For me, the tensions and ambiguities in these relationships between paint and photograph are magnified in the 180 or so of Richter’s overpainted works that involve people, and in particular in those that involve faces. Some of the overpainted works—the landscapes, for example, or the extensive Grauwald series—remain fairly abstract, and their tensions between layers, while fascinating, remain largely conceptual. But when the original subject of the underlying photograph is a face, a person, the magnitude of the collision becomes much more severe, more threatening, more ruthless.

27. Juni 2009 (the titles are simply the date of execution, and in this particular case one can just about make out from the incongruous digital timestamp in the corner that the original photo is from 24 (2? 12?) 2000) is one of the most arresting images in this series.
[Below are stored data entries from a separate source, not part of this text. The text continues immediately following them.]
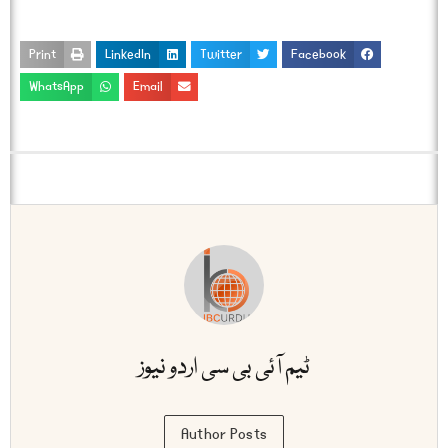
Print
LinkedIn
Twitter
Facebook
WhatsApp
Email
ٹیم آئی بی سی اردو نیوز
Author Posts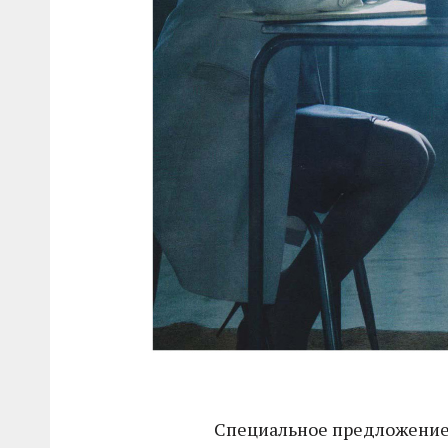
Специальное предложение д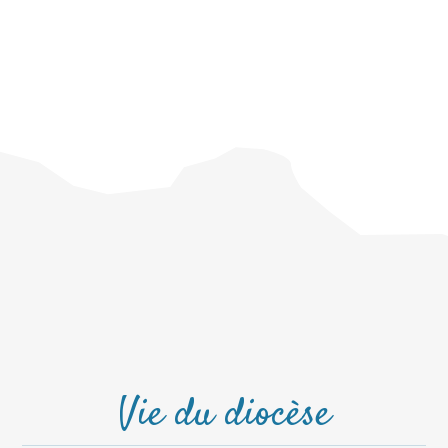
Vie du diocèse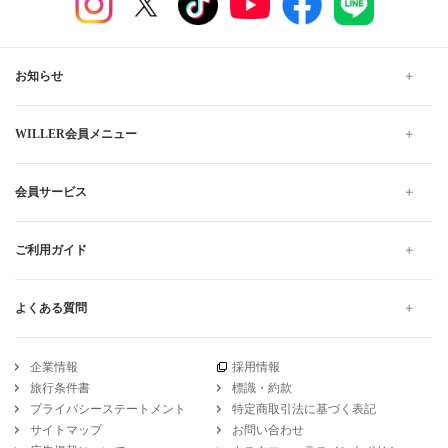
お知らせ
WILLER会員メニュー
会員サービス
ご利用ガイド
よくある質問
企業情報
採用情報
旅行条件書
標識・約款
プライバシーステートメント
特定商取引法に基づく表記
サイトマップ
お問い合わせ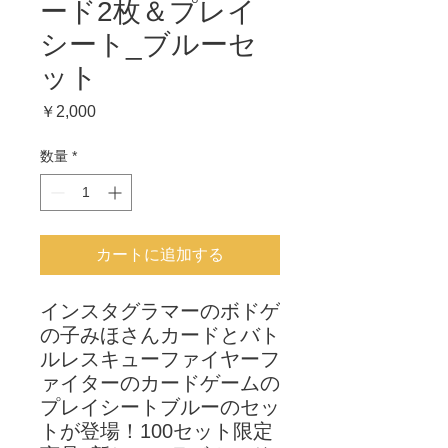
ード2枚＆プレイ
シート_ブルーセ
ット
価
￥2,000
格
数量
*
カートに追加する
インスタグラマーのボドゲ
の子みほさんカードとバト
ルレスキューファイヤーフ
ァイターのカードゲームの
プレイシートブルーのセッ
トが登場！100セット限定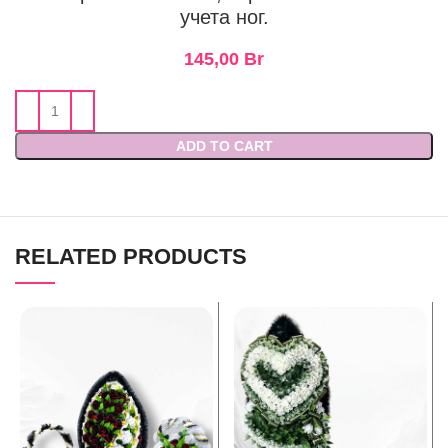
учета ног.
145,00
Br
ADD TO CART
RELATED PRODUCTS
It is—or was—a portrait, a close-up of a face, cropped such that the face fills most of the left half of the image. Overtop of the face is a thick, pulled glob of bright red paint, again filling most of the left side of the canvas, so that only a small sliver of eye and eyebrow, and a tiny bit of the outline of the jawline, remain visible. The right side of the canvas is in some ways no less severe: what had been a distant, hazy, neutral blue-grey background is here covered with of streaks of red and green, less dense in texture and almost latticework in character, but in some ways the fact that this side reveals a bit more of the original image beneath makes the opacity of the thick red on the left even more devastating, more powerful, more unavoidable.

But it is important, too, that it’s clear that these two halves are both uncontrolled and unmanipulated—their patterns, shapes, hues, and textures are all merely byproducts of simple, even clumsy gestures: quick, improvisational, indeterminate. (Apparently, Richter even sometimes pushes the photograph facedown into the paint, so he’s not even aware quite what the result will be.)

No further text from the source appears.